Oct 12th – Taking the Temperatures of Hot Gas in Stellar Nurseries

Please join us on October 12th at 8pm to hear CAS member and first-year graduate student at The Ohio State University, Ness Mayker, discuss her latest research! An abstract of her research:

The CHemical Abundances Of Spirals (CHAOS) project has measured the abundances of elements across spiral galaxies by studying the light from star-forming regions captured by the Large Binocular Telescope. By measuring the proportions of the elements found across galaxies, astronomers can learn about how galaxies evolve.

Measuring elemental abundances relies on knowing the temperature of the region where each element is found. These temperatures are called ion temperatures. Star-forming regions can be large, dynamic places containing a wide range of temperatures. Ion temperatures follow specific correlations amongst themselves and within the region, but sometimes there are exceptions.
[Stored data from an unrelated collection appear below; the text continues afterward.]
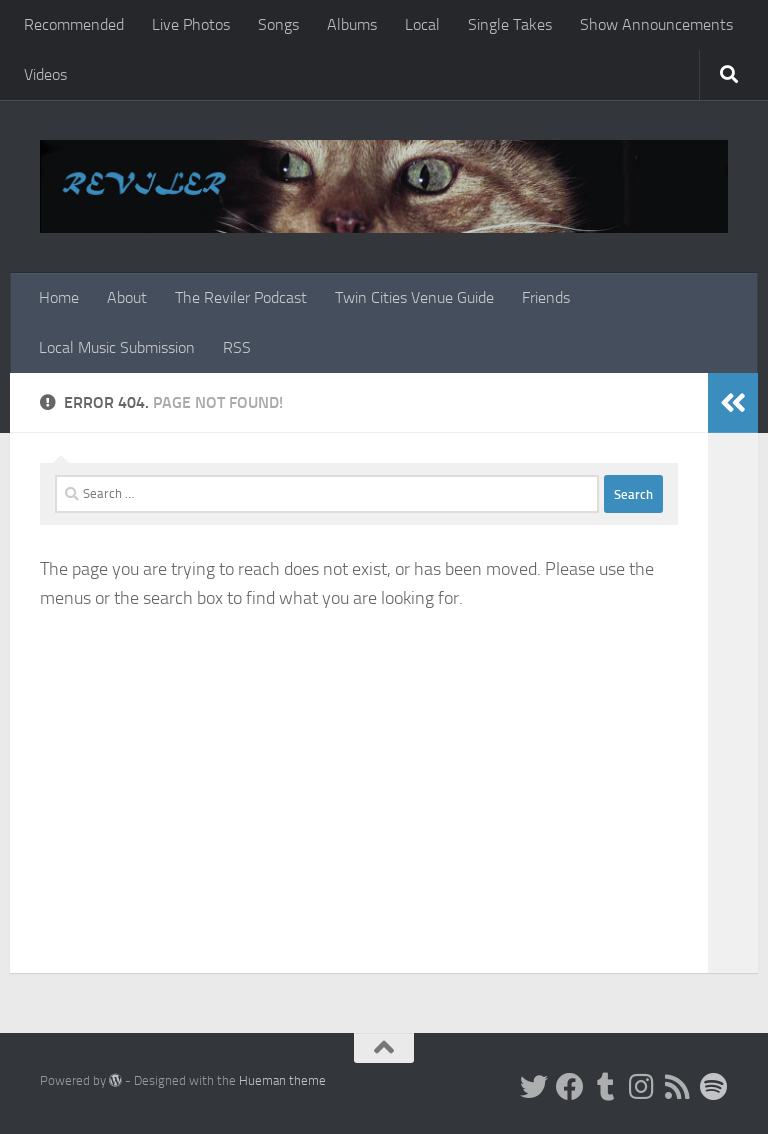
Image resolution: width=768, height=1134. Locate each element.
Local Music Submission (117, 347)
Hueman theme (282, 1080)
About (127, 297)
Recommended (74, 24)
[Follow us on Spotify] (714, 1087)
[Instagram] (642, 1087)
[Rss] (678, 1087)
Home (59, 297)
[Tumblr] (606, 1087)
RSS (237, 347)
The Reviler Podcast (241, 297)
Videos (45, 74)
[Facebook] (570, 1087)
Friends (546, 297)
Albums (352, 24)
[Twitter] (534, 1087)
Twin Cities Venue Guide (414, 297)
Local (422, 24)
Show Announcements (656, 24)
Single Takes (510, 24)
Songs (278, 24)
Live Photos (191, 24)
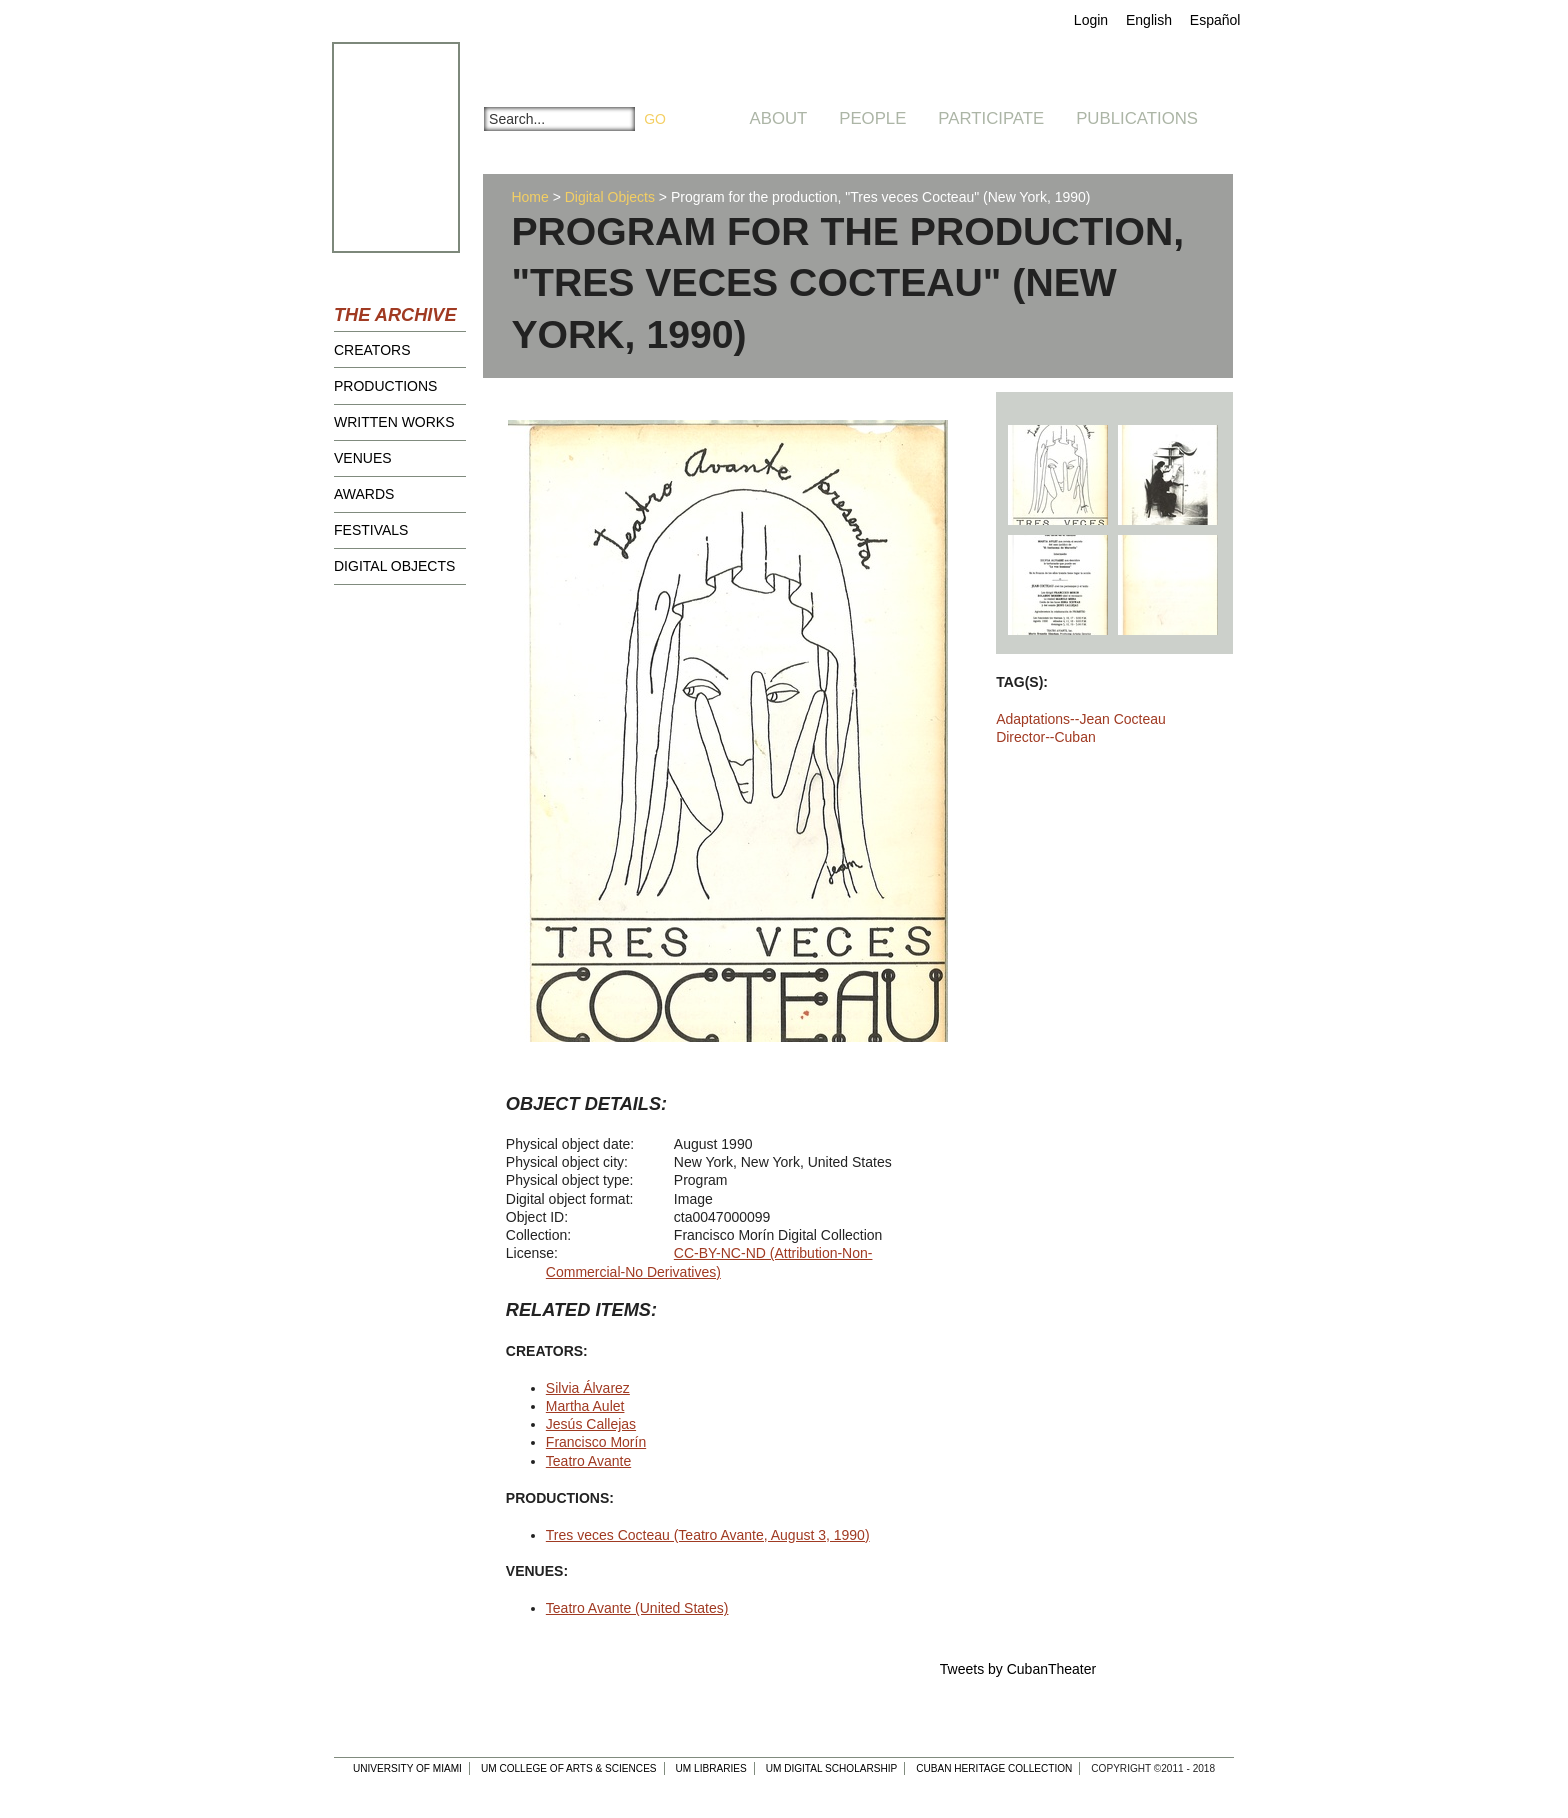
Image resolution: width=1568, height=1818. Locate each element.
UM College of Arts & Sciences (569, 1768)
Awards (364, 494)
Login (1091, 20)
Because there is no “right” temperature for the nebula, it is helpful to have multiple temperature measurements to better study the region and to understand the exceptions.

Recently, I have explored an alternative method of estimating nebular temperatures, using the “Balmer jump” – a spectral feature commonly found in star-forming regions that is sensitive to the region’s average temperature. My work focuses on understanding how this average temperature relates to the ion temperatures within the nebula.

In this talk I will explain how spectroscopy provides a window into the inner workings of these star-forming regions, thereby facilitating a better understanding of galaxy evolution. I will also share the results of my quest to find the “best” nebular thermometer.

More about Ness:

Ness Mayker is a first-year graduate student at The Ohio State University. Ness completed her undergraduate studies at OSU receiving a B.S. in both Physics and Astronomy. Ness has been working with Danielle Berg and Richard Pogge on the CHemical Abundances Of Spirals (CHAOS) project which measures elemental abundance gradients across nearby spiral galaxies. Ness is also working with Adam Leroy and Laura Lopez alongside the PHANGS-ALMA collaboration (Physics at High Angular resolution in Nearby GalaxieS using the Atacama Large Millimeter/submillimeter Array) to understand the conditions under which supernovae explode and how they affect the star formation rate of their host galaxies. Additionally, Ness is working with James Johnson developing models of galactic chemical enrichment for VICE (Versatile Integrator for Chemical Evolution).

Outside of OSU’s astronomy department Ness is usually spending time with her two kids, Draylen and Amelia. Before Ness discovered her love for astronomy, she was a fiber artist. Ness loves to garden, walk in nature, and ride her bicycle. Ness has a 20lb tortoise named Spica and she names the many community cats in her care after objects in the asteroid belt.